Não é a toa, inclusive, que o pouquinho de “””inclusão””” que casais homo/bi conseguem é só pela reprodução desse modelo. “Elas são sapatão, mas tem uma família linda!”. “Eles são gays mas não são bagunça, querem casar e tudo!”. “Vocês tão juntas? Que lindo! E quando vão casar? Tão pensando em adotar?”.
NÃO É A NOSSA ORIENTAÇÃO SEXUAL QUE TÁ SENDO ACEITA. É uma condicional. A gente pode ser gente, desde que forme a tal da família.
Pra manter esse modelo, que é machista até a medula, você precisa de homens e mulheres. Homens com pinto e mulheres com buceta. Homens de pinto que gostem de mulheres de buceta, e mulheres de buceta que não digam não pros homens de pinto (nem abortem). O sistema cria a gente desde que a gente nasce pra corresponder a esses papéis, porque ele precisa da gente assim, arrumadinha e de acordo.
A treta é que a gente não é uma massa de carne, que fica ali só recebendo os estímulos sociais e assimilando. A gente reage, responde e vai se construindo nesse ir e vir entre indivíduo e social na construção das identidades. Além das determinações que dão pra gente, a gente também aprende como o rolê inteiro funciona e encontra todo o tipo de referenciais pra assimilar – até os que a gente não deveria. Pra me ensinarem o que era ser homem, eu tive que aprender o que era ser mulher. Pra ensinar uma pessoa de buceta o que é ser mulher, ela teve que aprender o que é ser homem também. Pra gente entender por quem a gente podia ter tesão, a gente teve que entender por quem a gente não podia. Como certas ou como erradas, as referências tavam todas aí e a nossa identidade foi construída com base nelas. Nas “certas” e nas “erradas”, de acordo com o processo de cada pessoa. É nessa relação de “ir e vir” dialético entre o que mandam e como a gente responde, processo que NÃO É CONSCIENTE (então não tem escolha nessa rolê), que a gente se constrói. É assim que a gente vira homens mesmo com buceta, mulheres mesmo com pinto, travestis e seja mais o que for. E é também assim que as dinâmicas do nosso tesão são construídas.

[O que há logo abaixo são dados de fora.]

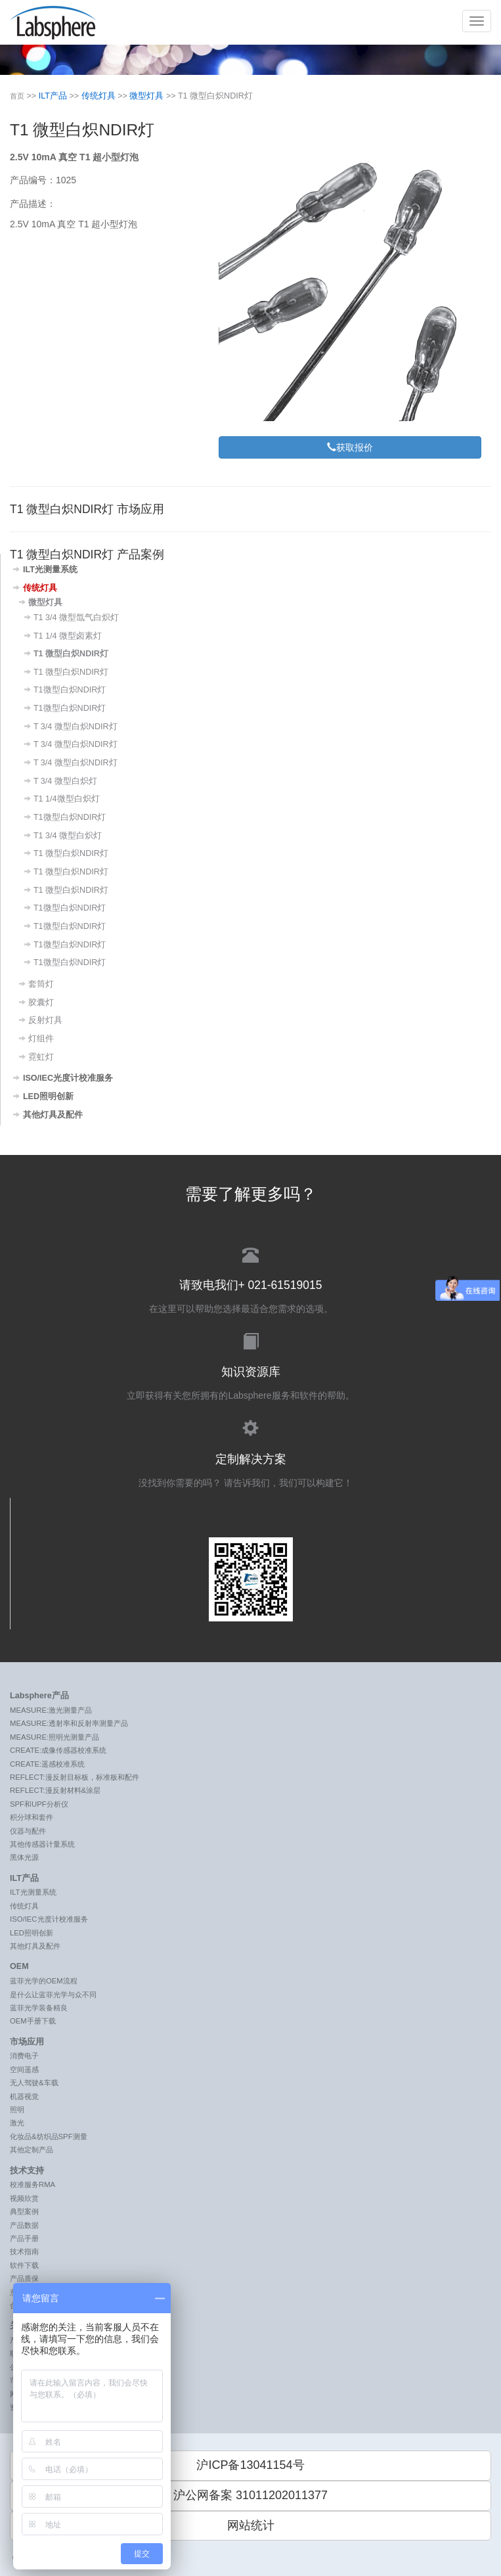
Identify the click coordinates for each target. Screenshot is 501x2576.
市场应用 (27, 2041)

E esse processo não acaba nunca, se a gente resolver não parar. Tesão e sexualidade são rolês sujeitos a expansão, também. É um campo em constante descoberta. Pegar a nossa sexualidade e trancar ela numa caixinha determinista de genes e inatismos é também uma violência sem tamanho e deveria ser tratada como tal.
Isso não significa que nossas genéticas não podem ter nenhuma influência sobre esse processo. Se pá até tem. Mas somos seres sociais, que se constroem em interação com o meio, e as categorias que a gente conhece (como as de orientação sexual) tão circunscritas a cada espaço e em cada momento histórico. Não é só a homossexualidade e as bissexualidades que são uma construção social e uma categoria circunscrita à nossa organização social: a heterossexualidade também é! Reconhecer isso, inclusive, nos dá a força e os argumentos pra jogar na cara desse povo quadrado que não há nada neles de “mais natural” do que em nós.
Ou a gente começa a superar esse papo de “nasci assim” e se dispõe a qualificar o debate, ou os debates de orientação sexual e identidade de gênero vão continuar caminhando pra lados opostos, talvez pro irreconciliável.